Max and Jules of the General Student Council Bremen want to “give a voice to people who can’t make themselves heard for a variety of reasons.”

Social justice is also what motivates Max and Jules. As members of the General Student Council Bremen (GSV), they fight for a fair and self-determined education system on the state level. A good education is education that reaches and is accessible to everybody, Max explains. “We mustn’t forget the role that social background still plays in access to education. If you are from a privileged background, you can afford tutoring; a poorer family can’t. That’s unacceptable.” Their goal is a dialog at eye level with teachers to make schools more interactive.

We go to school every day and know best what we need. So we should have a right to participate in decision-making.

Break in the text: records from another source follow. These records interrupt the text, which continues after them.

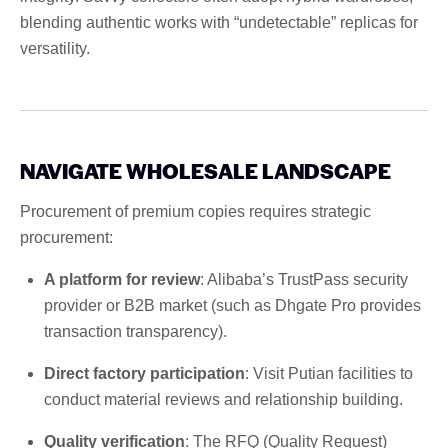
blending authentic works with “undetectable” replicas for
versatility.
NAVIGATE WHOLESALE LANDSCAPE
Procurement of premium copies requires strategic
procurement:
A platform for review
: Alibaba’s TrustPass security
provider or B2B market (such as Dhgate Pro provides
transaction transparency).
Direct factory participation
: Visit Putian facilities to
conduct material reviews and relationship building.
Quality verification
: The RFQ (Quality Request)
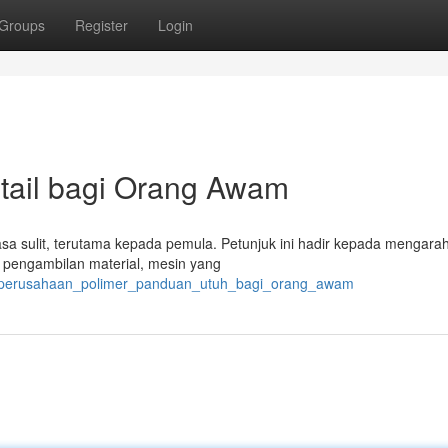
Groups
Register
Login
etail bagi Orang Awam
terasa sulit, terutama kepada pemula. Petunjuk ini hadir kepada mengara
 pengambilan material, mesin yang
061/perusahaan_polimer_panduan_utuh_bagi_orang_awam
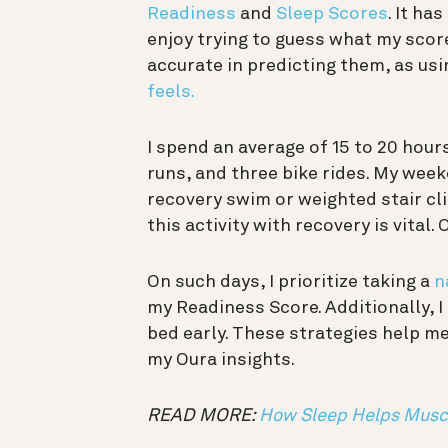
Readiness
and
Sleep Scores
. It h
enjoy trying to guess what my scores
accurate in predicting them, as us
feels.
I spend an average of 15 to 20 hour
runs, and three bike rides. My week
recovery swim or weighted stair cli
this activity with recovery is vital.
On such days, I prioritize taking a
n
my Readiness Score. Additionally, I 
bed early. These strategies help m
my Oura insights.
READ MORE:
How Sleep Helps Musc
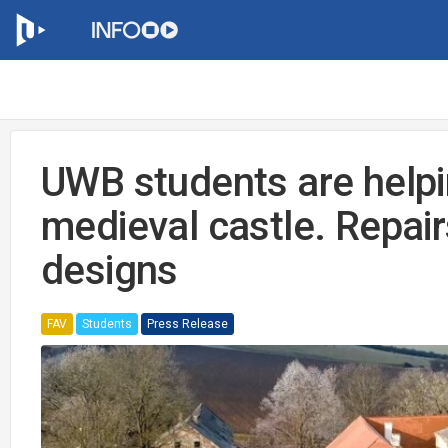
UWB students are helpi
medieval castle. Repairs
designs
FAV
Students
Press Release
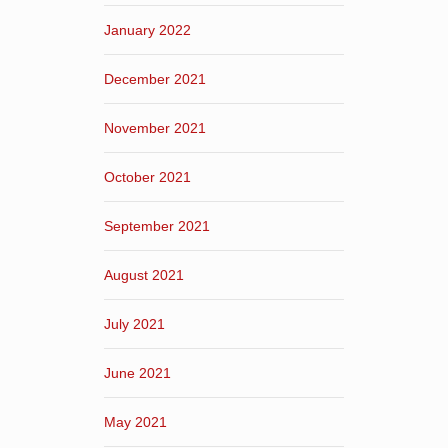
January 2022
December 2021
November 2021
October 2021
September 2021
August 2021
July 2021
June 2021
May 2021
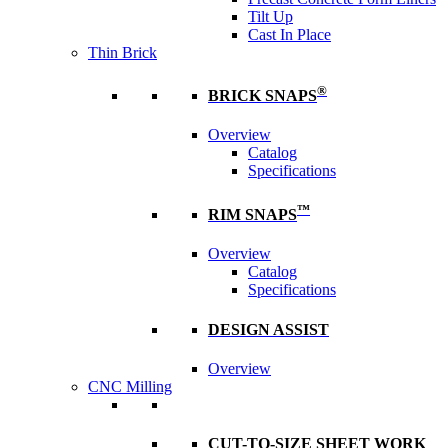
Tilt Up
Cast In Place
Thin Brick
®
BRICK SNAPS
Overview
Catalog
Specifications
™
RIM SNAPS
Overview
Catalog
Specifications
DESIGN ASSIST
Overview
CNC Milling
CUT-TO-SIZE SHEET WORK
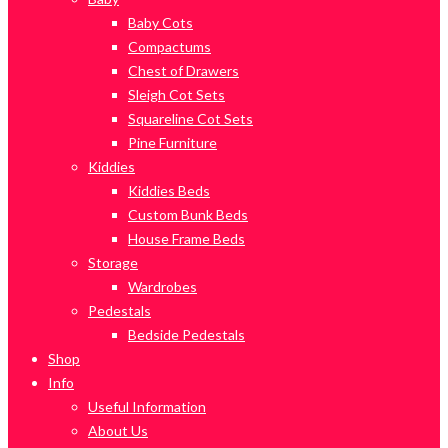
Baby Cots
Compactums
Chest of Drawers
Sleigh Cot Sets
Squareline Cot Sets
Pine Furniture
Kiddies
Kiddies Beds
Custom Bunk Beds
House Frame Beds
Storage
Wardrobes
Pedestals
Bedside Pedestals
Shop
Info
Useful Information
About Us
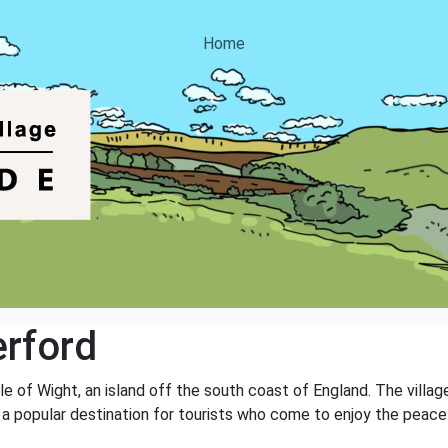
Home
erford
sle of Wight, an island off the south coast of England. The villag
t is a popular destination for tourists who come to enjoy the pea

The GSV is the representative body to make their voices heard. More specifically, students discuss in GSV board meetings, exchange information with other student councils and the education authorities, organize demonstrations, and host orientation events to recruit the next generation of activists and sensitize the general student body to their issues.

Political debates can also be held online

The festival brings together participants with different opinions of and approaches to social media. But there’s one thing many of them have in common: They live their activism online. “We are rethinking politics in a new way. Unlike with earlier generations who joined political parties, today this may take the form of a thumbs up or down,” comments Thilo.